* _Task prompt_
Return the data below in full and exactly, except that the pictures are dropped.

* _Supplied material_
● ● ●

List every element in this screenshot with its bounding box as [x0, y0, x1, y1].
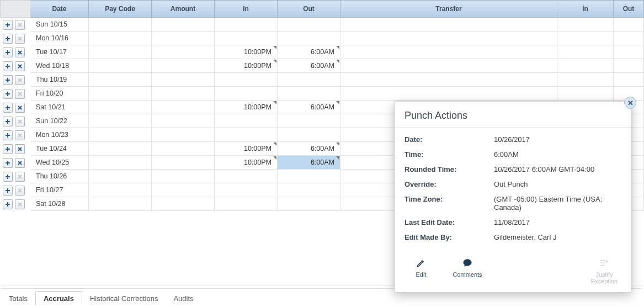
col-out[interactable]: Out [278, 0, 340, 18]
cell-amount[interactable] [152, 114, 215, 128]
cell-out[interactable] [278, 18, 340, 31]
cell-in[interactable] [215, 31, 278, 45]
cell-out[interactable]: 6:00AM [278, 142, 340, 156]
cell-in[interactable] [215, 128, 278, 142]
cell-transfer[interactable] [340, 18, 557, 31]
cell-in[interactable] [215, 73, 278, 87]
delete-row-button[interactable] [15, 103, 25, 113]
cell-out[interactable] [278, 128, 340, 142]
cell-paycode[interactable] [89, 114, 152, 128]
col-in[interactable]: In [215, 0, 278, 18]
add-row-button[interactable] [3, 89, 13, 99]
add-row-button[interactable] [3, 75, 13, 85]
tab-totals[interactable]: Totals [1, 292, 35, 305]
cell-paycode[interactable] [89, 87, 152, 101]
cell-in[interactable] [215, 18, 278, 31]
cell-in2[interactable] [557, 73, 614, 87]
add-row-button[interactable] [3, 61, 13, 71]
cell-out2[interactable] [614, 73, 644, 87]
cell-out2[interactable] [614, 31, 644, 45]
cell-date[interactable]: Tue 10/24 [30, 142, 89, 156]
cell-amount[interactable] [152, 45, 215, 59]
cell-amount[interactable] [152, 170, 215, 183]
cell-amount[interactable] [152, 156, 215, 170]
cell-date[interactable]: Thu 10/19 [30, 73, 89, 87]
cell-date[interactable]: Mon 10/16 [30, 31, 89, 45]
cell-amount[interactable] [152, 73, 215, 87]
cell-date[interactable]: Sun 10/22 [30, 114, 89, 128]
cell-date[interactable]: Sat 10/21 [30, 101, 89, 114]
cell-date[interactable]: Mon 10/23 [30, 128, 89, 142]
cell-out[interactable] [278, 114, 340, 128]
cell-paycode[interactable] [89, 45, 152, 59]
add-row-button[interactable] [3, 172, 13, 182]
cell-in[interactable] [215, 183, 278, 197]
cell-out2[interactable] [614, 45, 644, 59]
cell-date[interactable]: Wed 10/18 [30, 59, 89, 73]
col-out2[interactable]: Out [614, 0, 644, 18]
cell-date[interactable]: Sun 10/15 [30, 18, 89, 31]
tab-audits[interactable]: Audits [166, 292, 201, 305]
cell-date[interactable]: Thu 10/26 [30, 170, 89, 183]
col-paycode[interactable]: Pay Code [89, 0, 152, 18]
comments-button[interactable]: Comments [451, 257, 484, 278]
col-transfer[interactable]: Transfer [340, 0, 557, 18]
cell-out[interactable] [278, 31, 340, 45]
tab-accruals[interactable]: Accruals [35, 291, 82, 305]
cell-paycode[interactable] [89, 170, 152, 183]
cell-transfer[interactable] [340, 87, 557, 101]
popup-close-button[interactable]: ✕ [624, 97, 636, 109]
col-date[interactable]: Date [30, 0, 89, 18]
cell-date[interactable]: Tue 10/17 [30, 45, 89, 59]
cell-transfer[interactable] [340, 59, 557, 73]
cell-in[interactable]: 10:00PM [215, 59, 278, 73]
cell-paycode[interactable] [89, 101, 152, 114]
cell-amount[interactable] [152, 18, 215, 31]
cell-out[interactable] [278, 87, 340, 101]
add-row-button[interactable] [3, 144, 13, 154]
cell-in[interactable]: 10:00PM [215, 156, 278, 170]
cell-in2[interactable] [557, 45, 614, 59]
cell-in[interactable] [215, 170, 278, 183]
cell-amount[interactable] [152, 197, 215, 211]
cell-out[interactable] [278, 73, 340, 87]
cell-paycode[interactable] [89, 183, 152, 197]
cell-amount[interactable] [152, 142, 215, 156]
delete-row-button[interactable] [15, 48, 25, 57]
cell-transfer[interactable] [340, 31, 557, 45]
cell-transfer[interactable] [340, 73, 557, 87]
cell-amount[interactable] [152, 183, 215, 197]
cell-transfer[interactable] [340, 45, 557, 59]
delete-row-button[interactable] [15, 61, 25, 71]
add-row-button[interactable] [3, 48, 13, 57]
cell-in2[interactable] [557, 31, 614, 45]
cell-paycode[interactable] [89, 142, 152, 156]
cell-amount[interactable] [152, 101, 215, 114]
cell-in[interactable]: 10:00PM [215, 101, 278, 114]
col-in2[interactable]: In [557, 0, 614, 18]
cell-out[interactable]: 6:00AM [278, 156, 340, 170]
cell-out[interactable]: 6:00AM [278, 101, 340, 114]
cell-in2[interactable] [557, 59, 614, 73]
cell-out[interactable] [278, 183, 340, 197]
add-row-button[interactable] [3, 186, 13, 196]
cell-out[interactable] [278, 197, 340, 211]
cell-amount[interactable] [152, 59, 215, 73]
cell-out2[interactable] [614, 59, 644, 73]
cell-paycode[interactable] [89, 73, 152, 87]
delete-row-button[interactable] [15, 144, 25, 154]
cell-in2[interactable] [557, 87, 614, 101]
cell-in[interactable] [215, 87, 278, 101]
cell-out2[interactable] [614, 18, 644, 31]
add-row-button[interactable] [3, 20, 13, 30]
cell-date[interactable]: Fri 10/20 [30, 87, 89, 101]
cell-in[interactable] [215, 114, 278, 128]
add-row-button[interactable] [3, 158, 13, 168]
cell-in2[interactable] [557, 18, 614, 31]
cell-amount[interactable] [152, 87, 215, 101]
add-row-button[interactable] [3, 34, 13, 44]
cell-paycode[interactable] [89, 18, 152, 31]
cell-in[interactable]: 10:00PM [215, 45, 278, 59]
cell-paycode[interactable] [89, 156, 152, 170]
cell-date[interactable]: Sat 10/28 [30, 197, 89, 211]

● ● ●

* _Finished task_
List every element in this screenshot with its bounding box as [x0, y0, x1, y1].
col-out[interactable]: Out [278, 0, 340, 18]
cell-amount[interactable] [152, 114, 215, 128]
cell-out[interactable] [278, 18, 340, 31]
cell-in[interactable] [215, 31, 278, 45]
cell-out[interactable]: 6:00AM [278, 142, 340, 156]
cell-in[interactable] [215, 128, 278, 142]
cell-transfer[interactable] [340, 18, 557, 31]
cell-in[interactable] [215, 73, 278, 87]
delete-row-button[interactable] [15, 103, 25, 113]
cell-out[interactable] [278, 128, 340, 142]
cell-paycode[interactable] [89, 114, 152, 128]
col-in[interactable]: In [215, 0, 278, 18]
add-row-button[interactable] [3, 89, 13, 99]
add-row-button[interactable] [3, 75, 13, 85]
tab-totals[interactable]: Totals [1, 292, 35, 305]
cell-paycode[interactable] [89, 87, 152, 101]
cell-in[interactable] [215, 18, 278, 31]
cell-in2[interactable] [557, 73, 614, 87]
add-row-button[interactable] [3, 61, 13, 71]
cell-out2[interactable] [614, 73, 644, 87]
cell-out2[interactable] [614, 31, 644, 45]
cell-date[interactable]: Tue 10/24 [30, 142, 89, 156]
cell-amount[interactable] [152, 45, 215, 59]
cell-amount[interactable] [152, 170, 215, 183]
cell-amount[interactable] [152, 156, 215, 170]
cell-date[interactable]: Thu 10/19 [30, 73, 89, 87]
cell-date[interactable]: Mon 10/16 [30, 31, 89, 45]
cell-amount[interactable] [152, 73, 215, 87]
cell-date[interactable]: Sun 10/22 [30, 114, 89, 128]
cell-date[interactable]: Sat 10/21 [30, 101, 89, 114]
cell-date[interactable]: Mon 10/23 [30, 128, 89, 142]
cell-out[interactable] [278, 114, 340, 128]
cell-paycode[interactable] [89, 45, 152, 59]
add-row-button[interactable] [3, 172, 13, 182]
cell-in[interactable] [215, 183, 278, 197]
cell-out2[interactable] [614, 45, 644, 59]
cell-date[interactable]: Wed 10/18 [30, 59, 89, 73]
col-out2[interactable]: Out [614, 0, 644, 18]
cell-date[interactable]: Sun 10/15 [30, 18, 89, 31]
tab-audits[interactable]: Audits [166, 292, 201, 305]
cell-date[interactable]: Thu 10/26 [30, 170, 89, 183]
col-paycode[interactable]: Pay Code [89, 0, 152, 18]
comments-button[interactable]: Comments [451, 257, 484, 278]
col-transfer[interactable]: Transfer [340, 0, 557, 18]
cell-out[interactable] [278, 31, 340, 45]
tab-accruals[interactable]: Accruals [35, 291, 82, 305]
cell-paycode[interactable] [89, 170, 152, 183]
cell-transfer[interactable] [340, 87, 557, 101]
popup-close-button[interactable]: ✕ [624, 97, 636, 109]
col-date[interactable]: Date [30, 0, 89, 18]
cell-date[interactable]: Tue 10/17 [30, 45, 89, 59]
cell-transfer[interactable] [340, 59, 557, 73]
cell-in[interactable]: 10:00PM [215, 59, 278, 73]
cell-paycode[interactable] [89, 101, 152, 114]
cell-amount[interactable] [152, 18, 215, 31]
cell-out[interactable] [278, 87, 340, 101]
add-row-button[interactable] [3, 144, 13, 154]
cell-in[interactable]: 10:00PM [215, 156, 278, 170]
cell-in2[interactable] [557, 45, 614, 59]
cell-in[interactable] [215, 170, 278, 183]
cell-amount[interactable] [152, 197, 215, 211]
cell-out[interactable] [278, 73, 340, 87]
cell-paycode[interactable] [89, 183, 152, 197]
cell-amount[interactable] [152, 142, 215, 156]
delete-row-button[interactable] [15, 48, 25, 57]
cell-transfer[interactable] [340, 31, 557, 45]
cell-transfer[interactable] [340, 73, 557, 87]
cell-amount[interactable] [152, 183, 215, 197]
cell-transfer[interactable] [340, 45, 557, 59]
delete-row-button[interactable] [15, 61, 25, 71]
add-row-button[interactable] [3, 48, 13, 57]
cell-in2[interactable] [557, 31, 614, 45]
cell-paycode[interactable] [89, 142, 152, 156]
cell-amount[interactable] [152, 101, 215, 114]
cell-in[interactable]: 10:00PM [215, 101, 278, 114]
col-in2[interactable]: In [557, 0, 614, 18]
cell-out[interactable]: 6:00AM [278, 156, 340, 170]
cell-out[interactable]: 6:00AM [278, 101, 340, 114]
cell-in2[interactable] [557, 59, 614, 73]
cell-out[interactable] [278, 183, 340, 197]
add-row-button[interactable] [3, 186, 13, 196]
cell-out[interactable] [278, 197, 340, 211]
cell-amount[interactable] [152, 59, 215, 73]
cell-out2[interactable] [614, 59, 644, 73]
cell-paycode[interactable] [89, 73, 152, 87]
delete-row-button[interactable] [15, 144, 25, 154]
cell-in2[interactable] [557, 87, 614, 101]
cell-in[interactable] [215, 87, 278, 101]
cell-out2[interactable] [614, 18, 644, 31]
add-row-button[interactable] [3, 20, 13, 30]
cell-date[interactable]: Fri 10/20 [30, 87, 89, 101]
cell-in[interactable] [215, 114, 278, 128]
add-row-button[interactable] [3, 158, 13, 168]
cell-in2[interactable] [557, 18, 614, 31]
cell-amount[interactable] [152, 87, 215, 101]
add-row-button[interactable] [3, 34, 13, 44]
cell-paycode[interactable] [89, 18, 152, 31]
cell-in[interactable]: 10:00PM [215, 45, 278, 59]
cell-paycode[interactable] [89, 156, 152, 170]
cell-date[interactable]: Sat 10/28 [30, 197, 89, 211]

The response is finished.